We'd also argue that you don't really need to worry all that much about the data duplication problem. Not because it isn't a problem, or won't ever be a headache down the line, but because for now, a bit of manual duplication isn't the end of the world, especially when you're still figuring out which tools you want to use.

IT teams and consultants have a habit of over-engineering solutions in this space. We'd recommend spinning up a pilot, securing a water-tight Data Processing Agreement from the supplier, and then, if needed, doing a bit of manual duplication to test whether the tool actually works. If it does, great. You can now worry about how to scale this - either with a data warehouse/platform, an integration between suppliers, or something new.

Where next

The technological trends are clear: models will become better, faster and cheaper. That means using more AI in more places is inevitable.

As that happens, a new 'default' marketing ecosystem will start to develop. And don't expect all the leaders of yesterday to still be leading tomorrow.

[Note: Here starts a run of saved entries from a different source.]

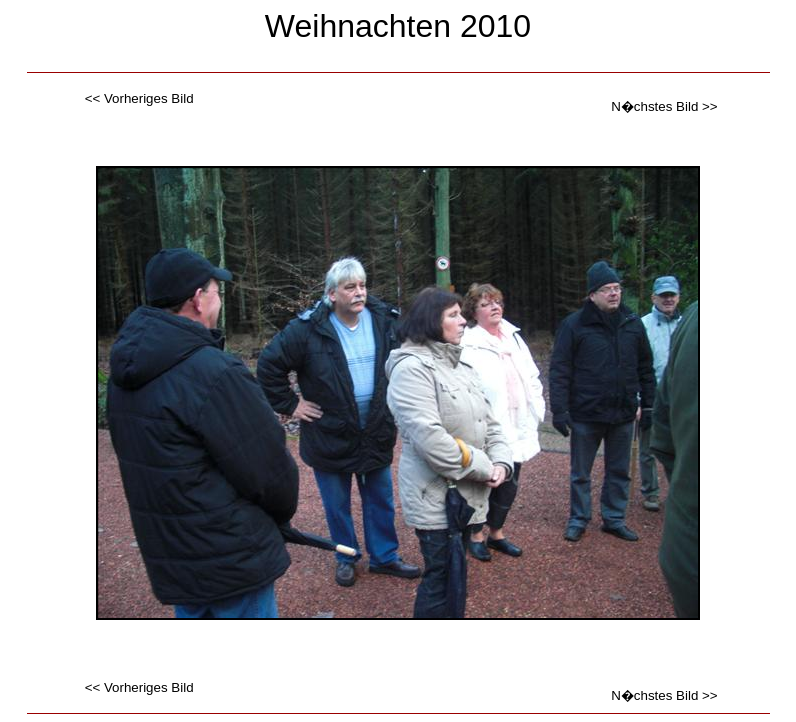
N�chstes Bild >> (664, 106)
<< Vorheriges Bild (139, 98)
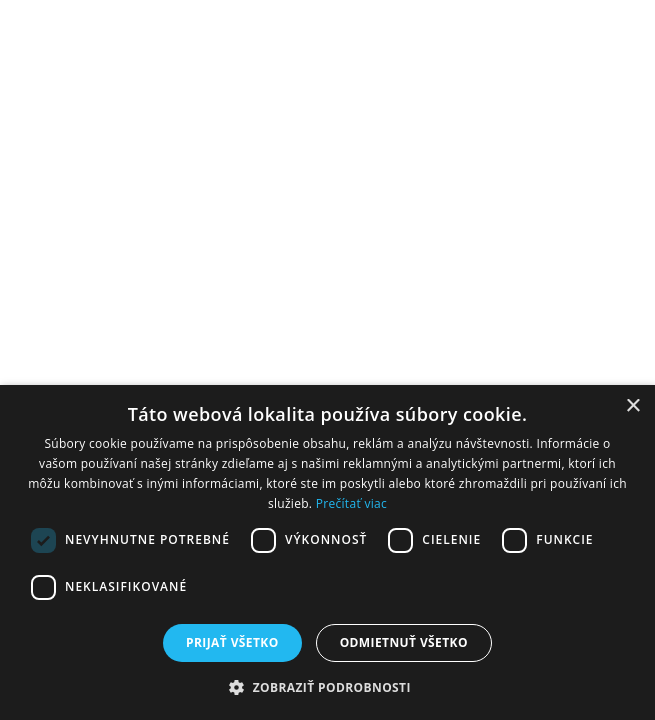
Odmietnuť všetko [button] (404, 642)
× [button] (632, 406)
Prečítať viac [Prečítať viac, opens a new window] (351, 503)
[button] (327, 686)
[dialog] (327, 552)
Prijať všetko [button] (232, 642)
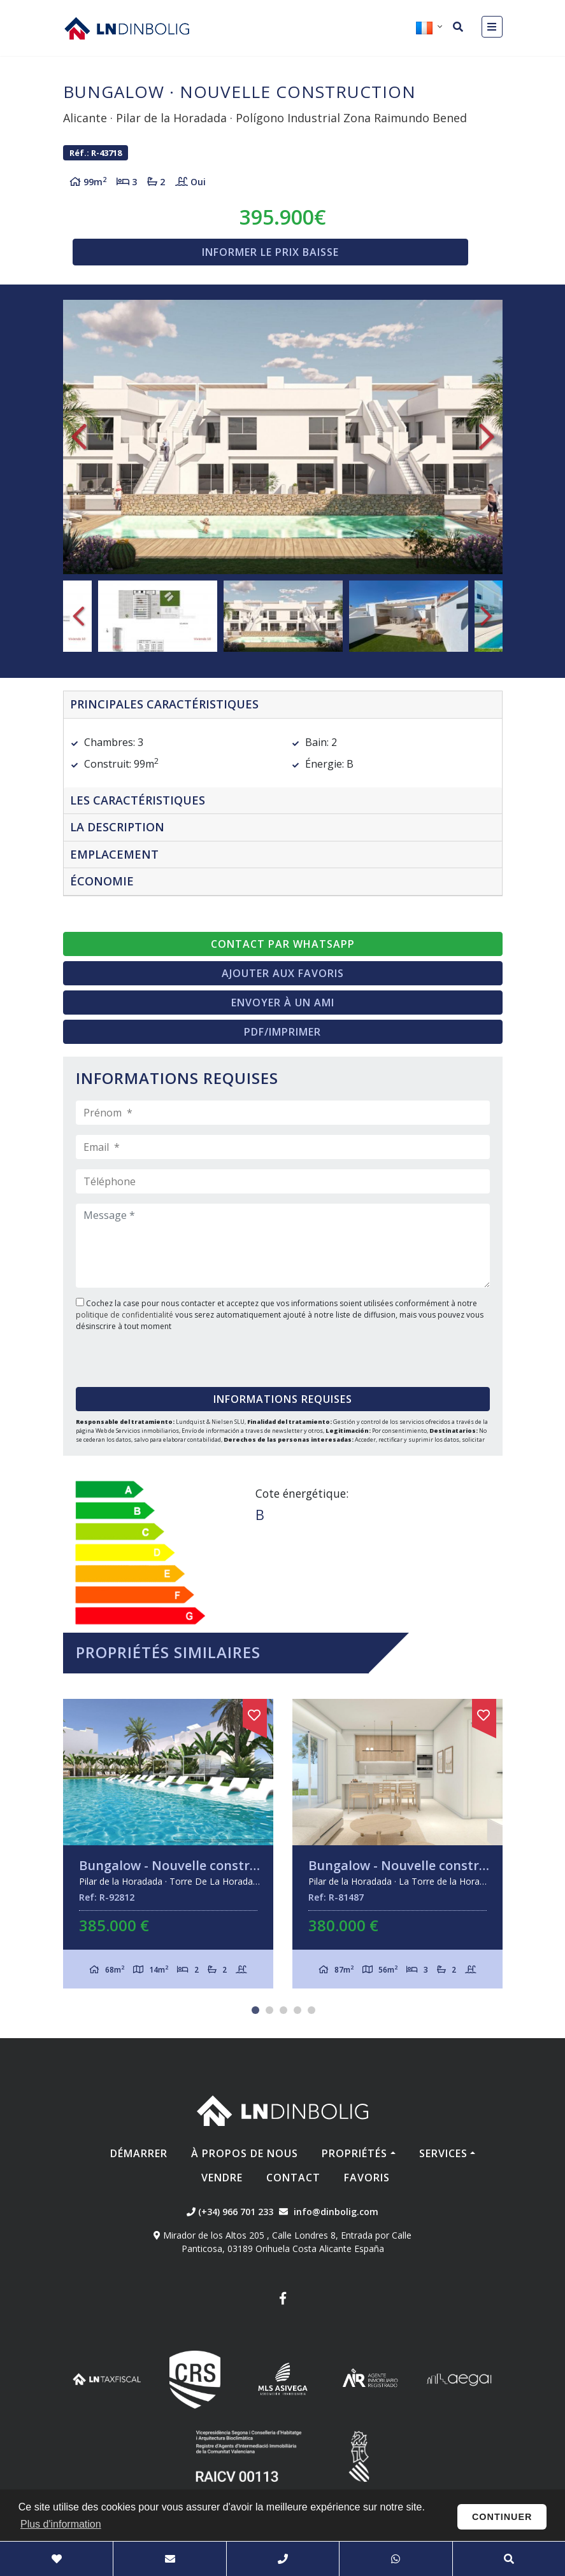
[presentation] (153, 1354)
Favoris (367, 2178)
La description (117, 826)
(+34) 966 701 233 (230, 2212)
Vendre (222, 2178)
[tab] (283, 705)
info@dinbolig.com (336, 2212)
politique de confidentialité (125, 1314)
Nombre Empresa (126, 28)
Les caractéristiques (137, 800)
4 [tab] (297, 2010)
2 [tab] (269, 2010)
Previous (79, 437)
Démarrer (139, 2153)
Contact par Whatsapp (283, 944)
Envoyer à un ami (282, 1003)
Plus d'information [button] (60, 2524)
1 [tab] (255, 2010)
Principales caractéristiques (164, 704)
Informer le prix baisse (270, 252)
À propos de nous (244, 2153)
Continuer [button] (502, 2517)
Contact (293, 2178)
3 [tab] (283, 2010)
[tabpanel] (168, 1843)
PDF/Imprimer (282, 1032)
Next (487, 437)
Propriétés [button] (354, 2153)
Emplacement (114, 854)
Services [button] (443, 2153)
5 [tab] (311, 2010)
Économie (102, 881)
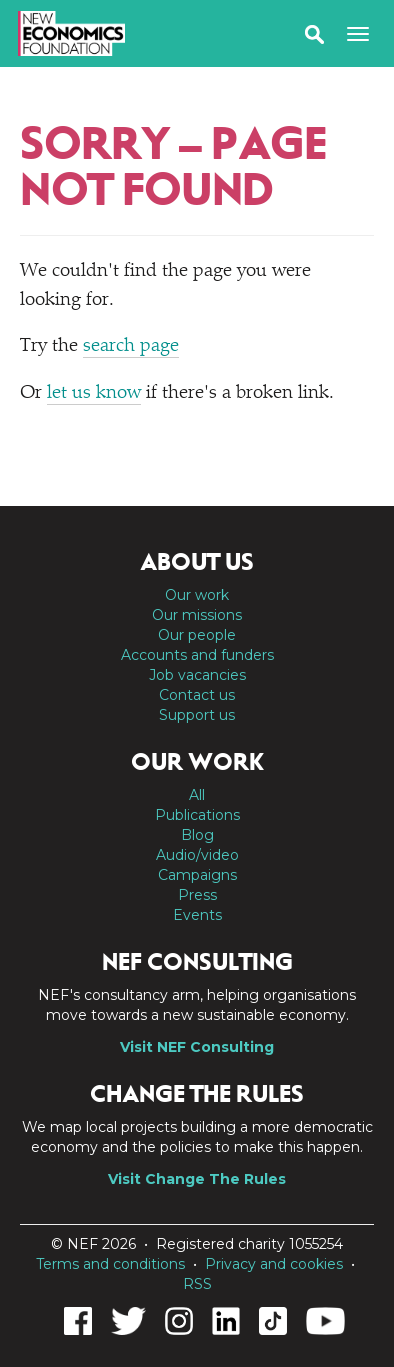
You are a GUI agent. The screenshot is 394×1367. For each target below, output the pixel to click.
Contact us (197, 695)
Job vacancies (197, 675)
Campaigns (197, 875)
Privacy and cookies (274, 1264)
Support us (197, 715)
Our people (197, 635)
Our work (197, 595)
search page (131, 346)
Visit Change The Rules (197, 1179)
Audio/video (197, 855)
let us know (94, 393)
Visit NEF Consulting (197, 1047)
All (197, 795)
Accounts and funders (197, 655)
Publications (197, 815)
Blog (197, 835)
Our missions (197, 615)
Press (197, 895)
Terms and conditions (110, 1264)
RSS (197, 1284)
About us (197, 562)
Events (197, 915)
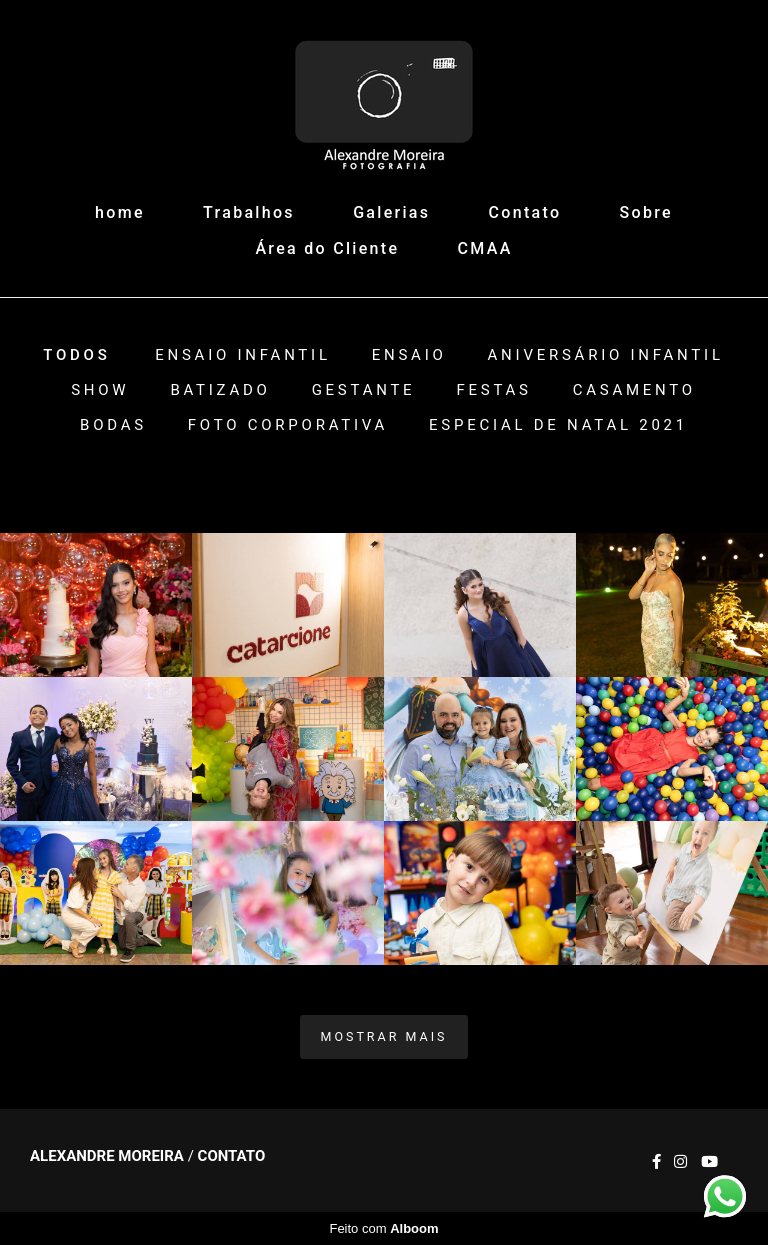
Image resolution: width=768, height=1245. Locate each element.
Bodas (113, 425)
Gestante (364, 390)
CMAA (485, 248)
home (120, 212)
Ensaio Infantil (243, 355)
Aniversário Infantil (606, 355)
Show (100, 390)
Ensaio (409, 355)
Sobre (646, 212)
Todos (76, 355)
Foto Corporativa (288, 425)
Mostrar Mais (384, 1036)
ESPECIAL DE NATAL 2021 (558, 425)
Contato (525, 212)
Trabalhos (249, 212)
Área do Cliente (327, 248)
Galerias (391, 212)
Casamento (634, 390)
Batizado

It's impossible to predict the pace of progress and, as a CMO, don't worry too much about living in the future. Instead, empower your people to use tools today with clear standards, processes and KPIs, then largely get out their way. As winning tools emerge, work closely with suppliers and your technical teams to knit solutions together.

Finally, consider where you don't plan to use AI. Dove, a beauty brand, have already drawn the line at never using AI imagery in their ads. Which kind of makes sense given the whole "Real Beauty" thing! In a world where AI starts to become the default, think about what opportunities, touchpoints or attributes your brand has that makes human connection or creativity innately valuable.

2024's Spotify Wrapped relied heavily on AI personalisation with a Google NotebookLM partnership, hyper-personalised genres and AI playlists. But fans were quick to flood forums with negative reviews of what to them felt like a "soulless" experience bereft of the human creativity they had come to expect from previous instalments.

And if you do all that, you might just be left with an AI-native marketing function that (a) actually works, and (b) didn't require you to personally predict every winning tool and technology in an emerging market years in advance. If the Board still asks you to that, I don't know, maybe just ask ChatGPT.

Further reading

I'm often asked by marketers for a list of resources to help them understand AI. Here are four recommendations:

  • For a technical introduction to Large Language Models, I'd recommend this breakdown by Stephen Wolfram.
  • If you prefer videos, try this demo by Andrej Karpathy (co-founder of OpenAI).
  • If you like podcasts, check out Dwarkesh Patel for a technical but accessible set of interviews with leaders in the field.
  • Google keep a list of AI use cases from a variety of industries (funnily enough though, they do all use Gemini).